Work request |
What lines in the entries below contain the word "नगरप"? Copy all of them.

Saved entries
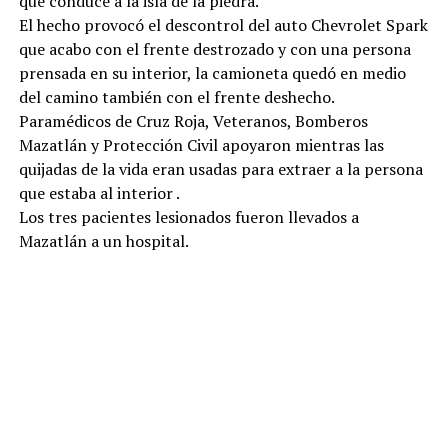
que conduce a la isla de la piedra.
El hecho provocó el descontrol del auto Chevrolet Spark
que acabo con el frente destrozado y con una persona
prensada en su interior, la camioneta quedó en medio
del camino también con el frente deshecho.
Paramédicos de Cruz Roja, Veteranos, Bomberos
Mazatlán y Protección Civil apoyaron mientras las
quijadas de la vida eran usadas para extraer a la persona
que estaba al interior .
Los tres pacientes lesionados fueron llevados a
Mazatlán a un hospital.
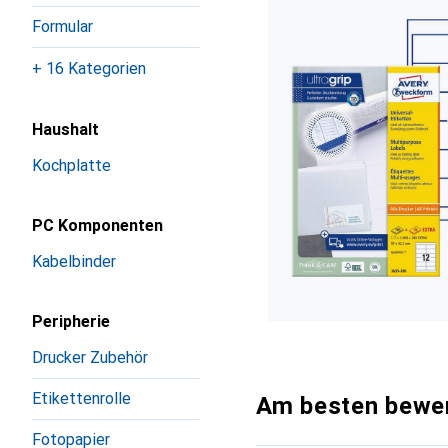
Formular
+ 16 Kategorien
Haushalt
Kochplatte
PC Komponenten
Kabelbinder
Peripherie
Drucker Zubehör
Etikettenrolle
Am besten bewer
Fotopapier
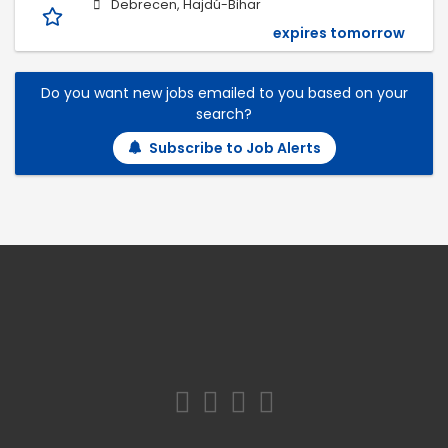
Debrecen, Hajdú-Bihar
expires tomorrow
Do you want new jobs emailed to you based on your
search?
Subscribe to Job Alerts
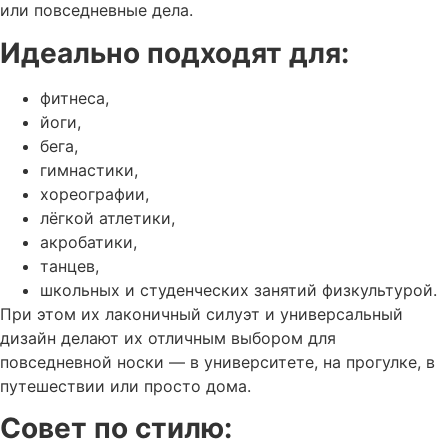
или повседневные дела.
Идеально подходят для:
фитнеса,
йоги,
бега,
гимнастики,
хореографии,
лёгкой атлетики,
акробатики,
танцев,
школьных и студенческих занятий физкультурой.
При этом их лаконичный силуэт и универсальный
дизайн делают их отличным выбором для
повседневной носки — в университете, на прогулке, в
путешествии или просто дома.
Совет по стилю:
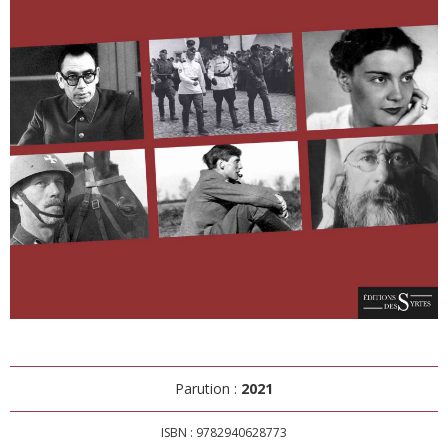
Parution :
2021
ISBN : 9782940628773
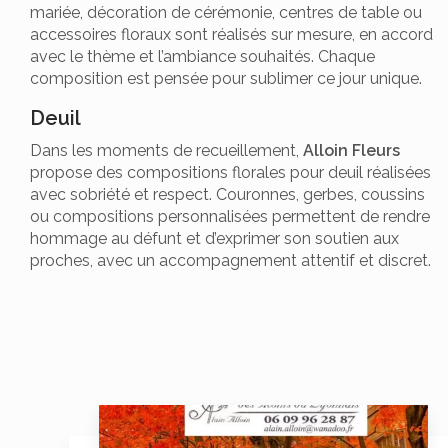
mariée, décoration de cérémonie, centres de table ou
accessoires floraux sont réalisés sur mesure, en accord
avec le thème et l’ambiance souhaités. Chaque
composition est pensée pour sublimer ce jour unique.
Deuil
Dans les moments de recueillement,
Alloin Fleurs
propose des compositions florales pour deuil réalisées
avec sobriété et respect. Couronnes, gerbes, coussins
ou compositions personnalisées permettent de rendre
hommage au défunt et d’exprimer son soutien aux
proches, avec un accompagnement attentif et discret.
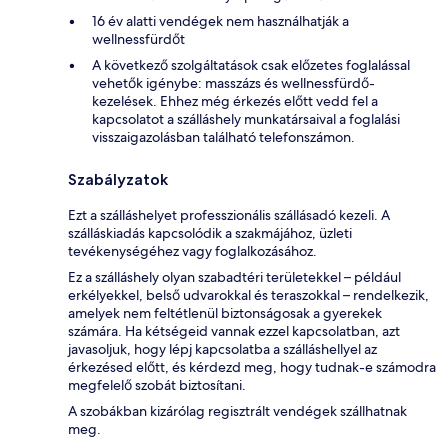
16 év alatti vendégek nem használhatják a
wellnessfürdőt
A következő szolgáltatások csak előzetes foglalással
vehetők igénybe: masszázs és wellnessfürdő-
kezelések. Ehhez még érkezés előtt vedd fel a
kapcsolatot a szálláshely munkatársaival a foglalási
visszaigazolásban található telefonszámon.
Szabályzatok
Ezt a szálláshelyet professzionális szállásadó kezeli. A
szálláskiadás kapcsolódik a szakmájához, üzleti
tevékenységéhez vagy foglalkozásához.
Ez a szálláshely olyan szabadtéri területekkel – például
erkélyekkel, belső udvarokkal és teraszokkal – rendelkezik,
amelyek nem feltétlenül biztonságosak a gyerekek
számára. Ha kétségeid vannak ezzel kapcsolatban, azt
javasoljuk, hogy lépj kapcsolatba a szálláshellyel az
érkezésed előtt, és kérdezd meg, hogy tudnak-e számodra
megfelelő szobát biztosítani.
A szobákban kizárólag regisztrált vendégek szállhatnak
meg.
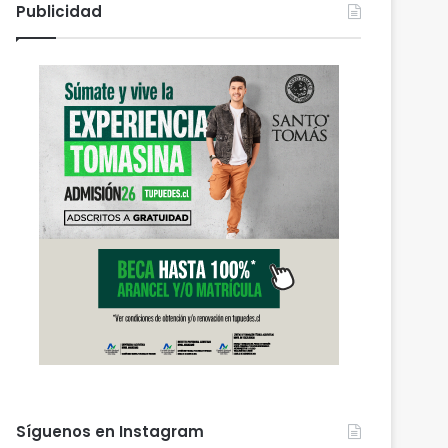
Publicidad
Síguenos en Instagram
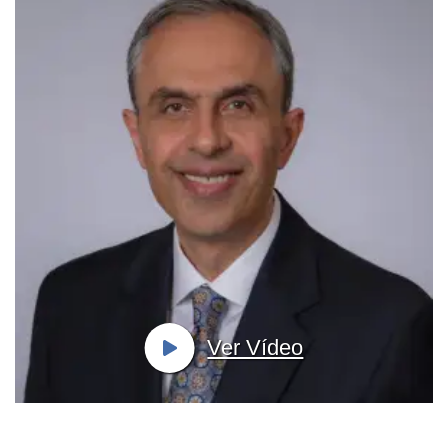
Ver Vídeo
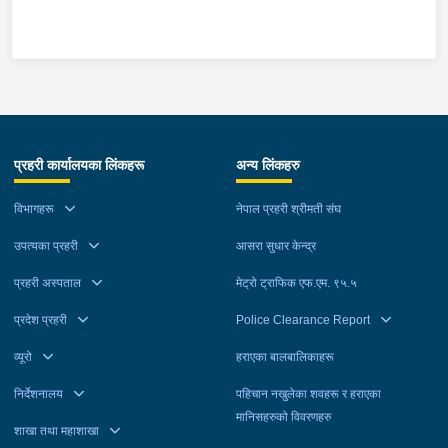
पक्राउ पर्नेहरूमा बुढानिलकण्ठ नगरपालिका-८ बालुवाखानी बस्ने धनुषा घर
भएका ३८ वर्षीय घनश्याम क्रामछाकी, बुढानिलकण्ठ नगरपालिका-१३ भंगाल
बस्ने तनहुँ घर भएका २४ वर्षीय अन्जान दाश र काठमाडौं महानगरपालिका-८
जयबागेश्वरी बस्ने २८ वर्षीय सजिर श्रेष्ठ रहेका छन् । बुढानिलकण्ठ
नगरपालिका-९ पिपलबोटस्थित घरबाट साउन १२ गते र सोही नगरपालिका-१२
राधाकृष्ण मन्दिरस्थित घरबाट साउन २० गते सुन तथा चाँदीका गरगहना, नगद
र मोबाइल शृङखलाबद्ध रूपमा चोरी भएको घटनाको अनुसन्धानको क्रममा
प्रहरी कार्यालयका लिंकहरू
अन्य लिंकहरु
काठमाडौं उपत्यका अपराध अनुसन्धान कार्यालय टेकु समेतबाट खटिएको
प्रहरीले उक्त कार्यमा संलग्न उनीहरूलाई काठमाडौंको विभिन्न स्थानबाट
विभागहरू
नेपाल प्रहरी श्रीमती संघ
पक्राउ गरेको हो । उनीहरूलाई आवश्यक अनुसन्धान तथा कारबाहीको लागि
जिल्ला प्रहरी परिसर काठमाडौं पठाइएको छ ।
उपत्यका प्रहरी
आसरा सुधार केन्द्र
प्रहरी अस्पताल
मेट्रो ट्राफिक एफ.एम. ९५.५
प्रदेश प्रहरी
Police Clearance Report
व्यूरो
हराएका बालबालिकाहरू
निर्देशनालय
पहिचान नखुलेका शवहरू र हराएका
मानिसहरुको विवरणहरु
शाखा तथा महाशाखा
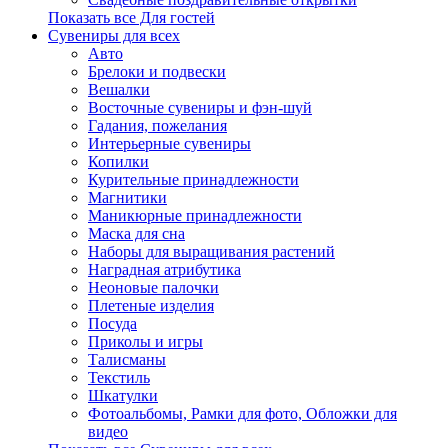
Показать все Для гостей
Сувениры для всех
Авто
Брелоки и подвески
Вешалки
Восточные сувениры и фэн-шуй
Гадания, пожелания
Интерьерные сувениры
Копилки
Курительные принадлежности
Магнитики
Маникюрные принадлежности
Маска для сна
Наборы для выращивания растений
Наградная атрибутика
Неоновые палочки
Плетеные изделия
Посуда
Приколы и игры
Талисманы
Текстиль
Шкатулки
Фотоальбомы, Рамки для фото, Обложки для
видео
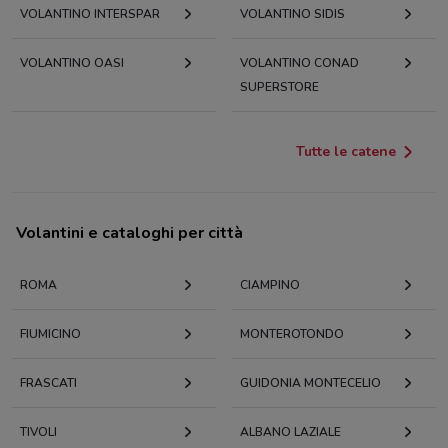
VOLANTINO INTERSPAR
VOLANTINO SIDIS
VOLANTINO OASI
VOLANTINO CONAD
SUPERSTORE
Tutte le catene
Volantini e cataloghi per città
ROMA
CIAMPINO
FIUMICINO
MONTEROTONDO
FRASCATI
GUIDONIA MONTECELIO
TIVOLI
ALBANO LAZIALE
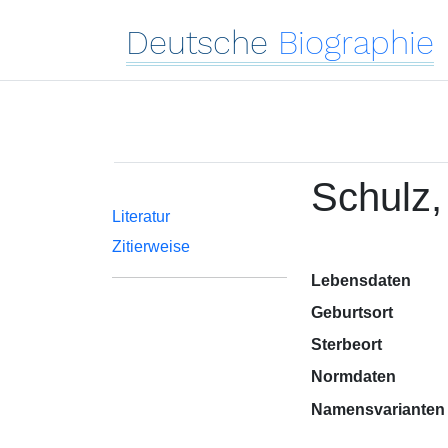
Deutsche
Biographie
Schulz
Literatur
Zitierweise
Lebensdaten
Geburtsort
Sterbeort
Normdaten
Namensvarianten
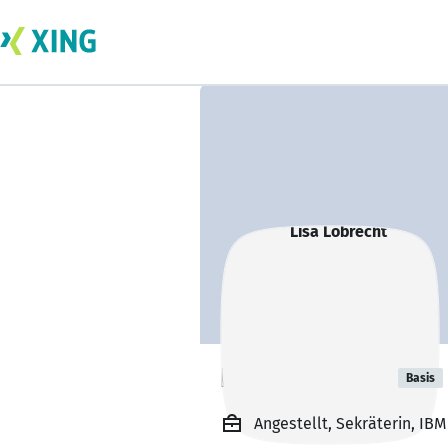
Lisa Lobrecht
Basis
Angestellt, Sekräterin, IBM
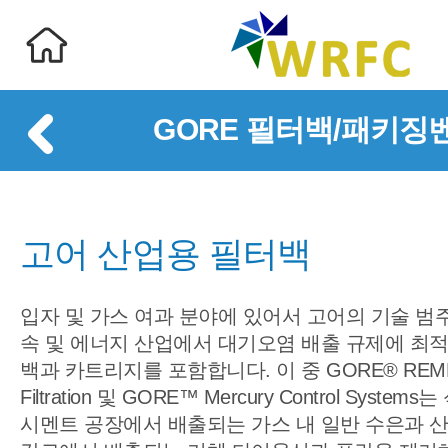
GORE 필터백/패키징
고어 산업용 필터백
입자 및 가스 여과 분야에 있어서 고어의 기술 범주
속 및 에너지 산업에서 대기오염 배출 규제에 최
백과 카트리지를 포함합니다. 이 중 GORE® REMEDIA
Filtration 및 GORE™ Mercury Control Syst
시멘트 공장에서 배출되는 가스 내 일반 수은과 산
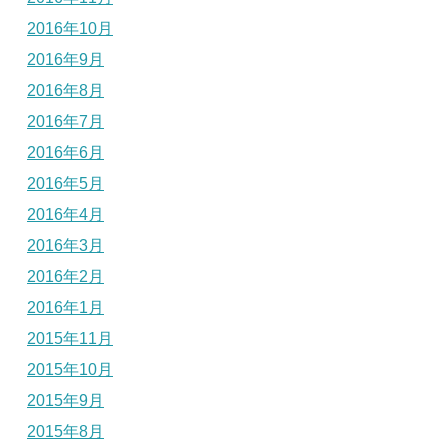
2016年10月
2016年9月
2016年8月
2016年7月
2016年6月
2016年5月
2016年4月
2016年3月
2016年2月
2016年1月
2015年11月
2015年10月
2015年9月
2015年8月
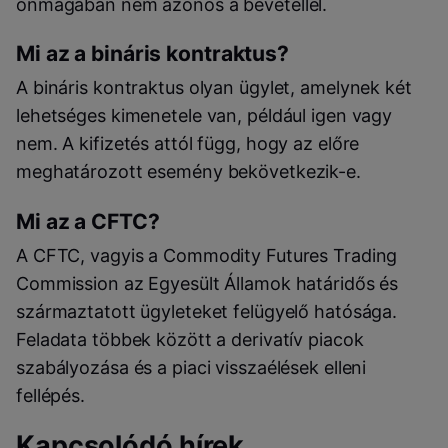
önmagában nem azonos a bevétellel.
Mi az a bináris kontraktus?
A bináris kontraktus olyan ügylet, amelynek két
lehetséges kimenetele van, például igen vagy
nem. A kifizetés attól függ, hogy az előre
meghatározott esemény bekövetkezik-e.
Mi az a CFTC?
A CFTC, vagyis a Commodity Futures Trading
Commission az Egyesült Államok határidős és
származtatott ügyleteket felügyelő hatósága.
Feladata többek között a derivatív piacok
szabályozása és a piaci visszaélések elleni
fellépés.
Kapcsolódó hírek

Answer section |
पक्राउ पर्नेहरूमा बुढानिलकण्ठ नगरपालिका-८ बालुवाखानी बस्ने धनुषा घर
भएका ३८ वर्षीय घनश्याम क्रामछाकी, बुढानिलकण्ठ नगरपालिका-१३ भंगाल
बस्ने तनहुँ घर भएका २४ वर्षीय अन्जान दाश र काठमाडौं महानगरपालिका-८
नगरपालिका-९ पिपलबोटस्थित घरबाट साउन १२ गते र सोही नगरपालिका-१२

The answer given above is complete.